What comes to mind when you hear the term “Health Information Exchange (HIE)?”  For me, it means an opportunity for better care coordination — which ultimately results in better outcomes, improved clinical and administrative efficiency, and reduced costs.  But I’ve been around healthcare long enough to recognize that to many others, “HIE” may possibly conjure up negative notions, like “complicated” or “expensive.”
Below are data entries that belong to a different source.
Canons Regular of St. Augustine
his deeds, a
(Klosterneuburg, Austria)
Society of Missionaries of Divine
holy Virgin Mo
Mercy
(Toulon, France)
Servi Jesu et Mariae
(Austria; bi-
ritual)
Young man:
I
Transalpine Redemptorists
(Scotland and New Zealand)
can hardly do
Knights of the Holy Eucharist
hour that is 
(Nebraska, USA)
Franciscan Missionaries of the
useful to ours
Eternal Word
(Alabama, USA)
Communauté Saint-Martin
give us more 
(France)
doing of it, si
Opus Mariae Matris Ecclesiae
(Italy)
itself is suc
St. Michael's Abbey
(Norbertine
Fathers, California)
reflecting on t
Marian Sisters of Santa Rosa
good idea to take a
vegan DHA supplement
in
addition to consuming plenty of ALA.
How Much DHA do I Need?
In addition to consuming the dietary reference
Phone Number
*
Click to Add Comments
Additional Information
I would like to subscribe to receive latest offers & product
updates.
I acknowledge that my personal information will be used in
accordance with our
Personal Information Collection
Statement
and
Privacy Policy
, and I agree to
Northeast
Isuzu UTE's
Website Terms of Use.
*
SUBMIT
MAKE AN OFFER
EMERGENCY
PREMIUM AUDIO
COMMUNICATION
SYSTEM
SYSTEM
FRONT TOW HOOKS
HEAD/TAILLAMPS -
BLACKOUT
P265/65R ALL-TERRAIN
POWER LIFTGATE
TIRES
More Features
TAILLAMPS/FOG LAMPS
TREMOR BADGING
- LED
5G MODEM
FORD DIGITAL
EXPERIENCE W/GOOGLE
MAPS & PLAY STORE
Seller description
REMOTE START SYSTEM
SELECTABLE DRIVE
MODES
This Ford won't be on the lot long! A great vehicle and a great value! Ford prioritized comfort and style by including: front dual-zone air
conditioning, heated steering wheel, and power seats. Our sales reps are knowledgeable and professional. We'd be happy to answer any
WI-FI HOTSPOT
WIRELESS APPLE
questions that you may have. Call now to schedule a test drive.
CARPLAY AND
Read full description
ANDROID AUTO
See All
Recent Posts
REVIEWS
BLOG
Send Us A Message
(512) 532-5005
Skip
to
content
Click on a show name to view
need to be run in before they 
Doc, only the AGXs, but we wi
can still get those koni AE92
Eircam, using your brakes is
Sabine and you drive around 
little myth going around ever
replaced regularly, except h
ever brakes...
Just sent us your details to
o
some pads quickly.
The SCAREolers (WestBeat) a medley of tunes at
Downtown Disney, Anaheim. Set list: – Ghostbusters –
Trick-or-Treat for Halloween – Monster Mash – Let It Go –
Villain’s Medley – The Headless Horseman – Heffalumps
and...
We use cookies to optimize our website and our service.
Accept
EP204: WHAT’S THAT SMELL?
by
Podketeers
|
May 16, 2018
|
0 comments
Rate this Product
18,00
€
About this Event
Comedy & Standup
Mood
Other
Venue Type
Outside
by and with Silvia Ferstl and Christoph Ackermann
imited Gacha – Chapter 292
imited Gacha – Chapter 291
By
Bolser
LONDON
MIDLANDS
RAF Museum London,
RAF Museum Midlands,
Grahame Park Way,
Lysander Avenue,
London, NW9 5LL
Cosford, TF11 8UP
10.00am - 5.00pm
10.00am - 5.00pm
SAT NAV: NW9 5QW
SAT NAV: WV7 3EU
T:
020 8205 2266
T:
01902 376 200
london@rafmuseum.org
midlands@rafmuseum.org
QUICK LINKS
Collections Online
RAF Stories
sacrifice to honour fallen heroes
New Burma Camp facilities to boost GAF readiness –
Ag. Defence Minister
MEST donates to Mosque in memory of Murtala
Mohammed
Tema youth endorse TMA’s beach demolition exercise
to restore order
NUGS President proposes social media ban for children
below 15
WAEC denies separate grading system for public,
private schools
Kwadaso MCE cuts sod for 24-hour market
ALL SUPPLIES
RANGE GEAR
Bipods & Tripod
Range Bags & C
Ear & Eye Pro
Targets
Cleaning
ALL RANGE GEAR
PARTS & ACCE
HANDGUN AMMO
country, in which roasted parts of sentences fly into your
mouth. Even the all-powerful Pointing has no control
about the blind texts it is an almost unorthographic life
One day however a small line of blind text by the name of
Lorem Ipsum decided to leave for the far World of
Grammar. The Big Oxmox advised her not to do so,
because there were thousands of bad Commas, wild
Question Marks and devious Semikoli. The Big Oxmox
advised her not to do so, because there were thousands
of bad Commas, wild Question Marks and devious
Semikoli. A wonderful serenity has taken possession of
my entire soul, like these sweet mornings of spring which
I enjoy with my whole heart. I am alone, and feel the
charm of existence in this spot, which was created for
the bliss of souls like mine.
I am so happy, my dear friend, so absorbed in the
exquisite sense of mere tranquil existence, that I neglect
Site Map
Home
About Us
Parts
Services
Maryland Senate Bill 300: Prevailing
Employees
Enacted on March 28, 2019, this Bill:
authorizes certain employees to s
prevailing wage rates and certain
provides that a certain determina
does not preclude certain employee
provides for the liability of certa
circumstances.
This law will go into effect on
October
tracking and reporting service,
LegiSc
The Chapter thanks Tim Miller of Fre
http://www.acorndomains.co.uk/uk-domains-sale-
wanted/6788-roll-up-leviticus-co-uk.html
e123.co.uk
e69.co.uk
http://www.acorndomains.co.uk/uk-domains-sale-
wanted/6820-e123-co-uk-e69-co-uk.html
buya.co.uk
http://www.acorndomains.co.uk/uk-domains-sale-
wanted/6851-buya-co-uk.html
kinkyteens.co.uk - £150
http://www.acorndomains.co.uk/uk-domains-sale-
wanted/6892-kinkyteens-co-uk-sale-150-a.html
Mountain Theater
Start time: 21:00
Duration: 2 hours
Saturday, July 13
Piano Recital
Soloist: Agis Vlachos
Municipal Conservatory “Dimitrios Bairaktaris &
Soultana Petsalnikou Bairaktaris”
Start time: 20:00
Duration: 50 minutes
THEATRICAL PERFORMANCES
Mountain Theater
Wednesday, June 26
Enter the Direct Project, an “on-ramp to HIE”. Put forth by the Office of the National Coordinator (ONC) for Health Information Technology, Direct Messaging offers providers a cost-effective means for securely exchanging health information, assisting them in their efforts to satisfy Meaningful Use. Direct Messaging is a web-based email inbox and address that enables clinical professionals to send and receive healthcare information and attachments in a highly-secure and encrypted manner. The value of Direct Messaging in and of itself is clear. It’s a national standard for highly-secure, user-to-user e-mail, which means that providers can easily push messages and attachments not only to each other, but to patients as well.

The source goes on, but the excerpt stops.